The following is the May 18, 2017 GAO Report, NAVY FORCE STRUCTURE: Actions Needed to Ensure Proper Size and Composition of Ship Crews
From the report:
What GAO Found
Total ship operating and support costs—which include personnel and
maintenance costs—and maintenance backlogs increased during the optimal
manning period (2003–2012) and have continued to increase for most ship
classes since the initiative ended. Since the implementation of optimal manning,
the Navy reduced crew sizes, which decreased the associated personnel costs
for most ship classes, even as crews were partially restored. However, increased
maintenance costs offset the reductions in personnel costs, as shown below.
Navy officials attributed maintenance cost increases to reduced crews, longer
deployments, and other factors. GAO’s analysis did not isolate the relative
effects of reduced crews from these other factors. Maintenance backlogs also
increased during the optimal manning period and have continued to grow.
The Navy’s process to determine manpower requirements—the number and skill
mix of sailors needed for its ships—does not fully account for all ship workload.

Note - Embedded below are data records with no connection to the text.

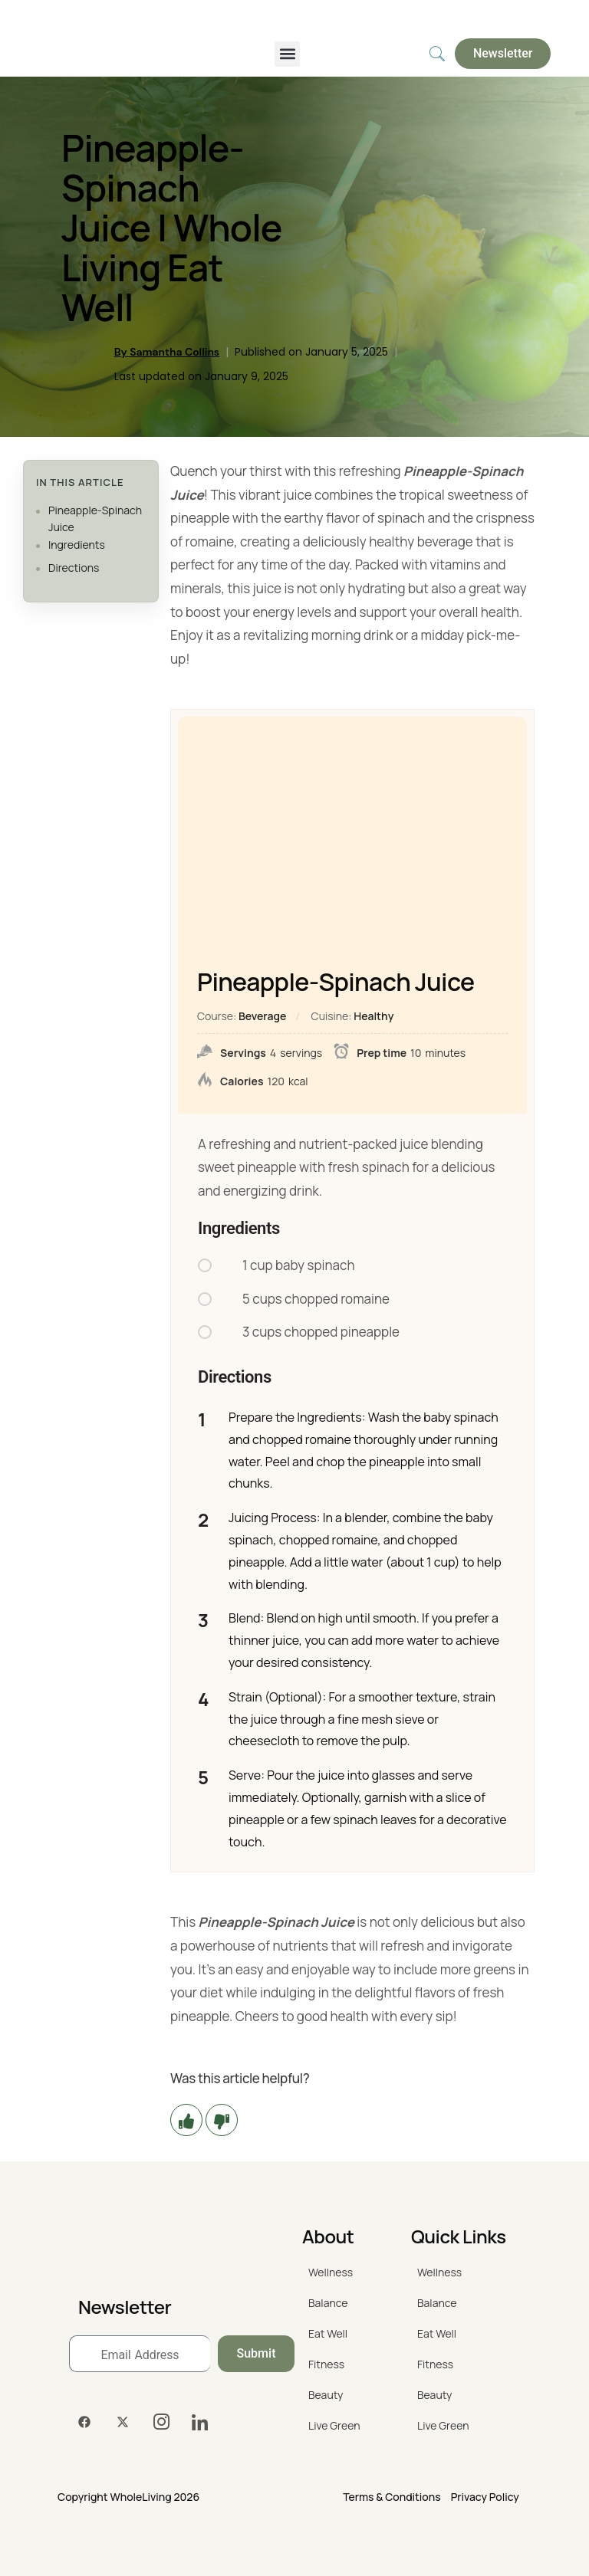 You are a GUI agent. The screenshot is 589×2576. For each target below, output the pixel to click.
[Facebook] (84, 2422)
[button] (287, 54)
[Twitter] (122, 2422)
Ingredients (76, 544)
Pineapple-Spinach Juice (95, 518)
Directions (73, 567)
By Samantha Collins (166, 352)
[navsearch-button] (437, 54)
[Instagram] (161, 2422)
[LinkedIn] (199, 2422) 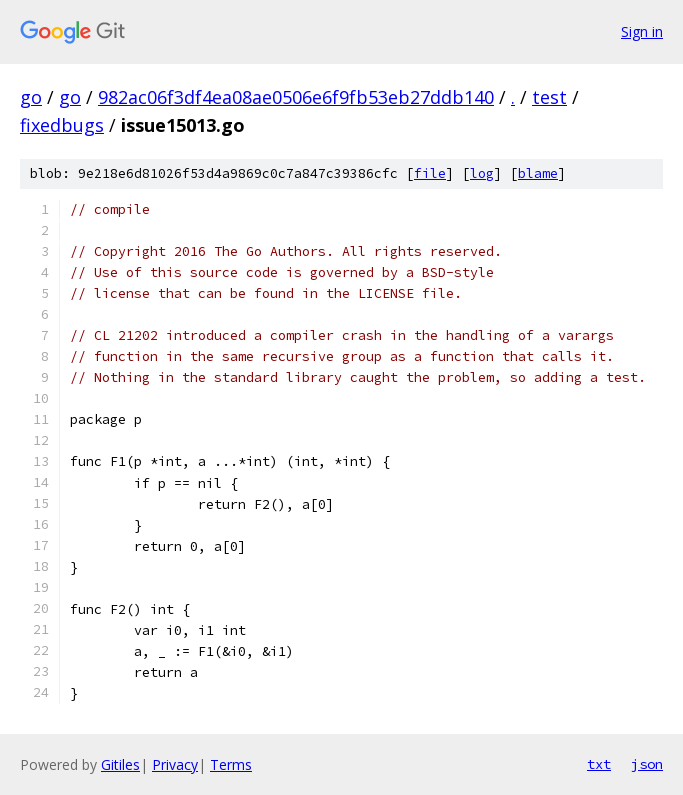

The Navy continues to use an outdated standard workweek that may overstate
the amount of sailor time available for productive work. Although the Navy has
updated some of its manpower factors, its instruction does not require
reassessing factors to ensure they remain valid or require measuring workload
while ships are in port. Current and analytically based manpower requirements
are essential to ensuring that crews can maintain readiness and prevent
overwork that can affect safety, morale, and retention. Until the Navy makes
needed changes to its factors and instruction used in determining manpower
requirements, its ships may not have the right number and skill mix of sailors to
maintain readiness and prevent overworking its sailors.
Moving forward, the Navy will likely face manning challenges as it seeks to
increase the size of its fleet. The fleet is projected to grow from its current 274
ships to as many as 355 ships, but the Navy has not determined how many
personnel will need to be added to man those ships. In addition, as the Navy has
gained experience operating its new ship classes, their crew sizes have grown
and may continue to do so. Without updating its manpower factors and
requirements and identifying the personnel cost implications of fleet size
increases, the Navy cannot articulate its resource needs to decision makers.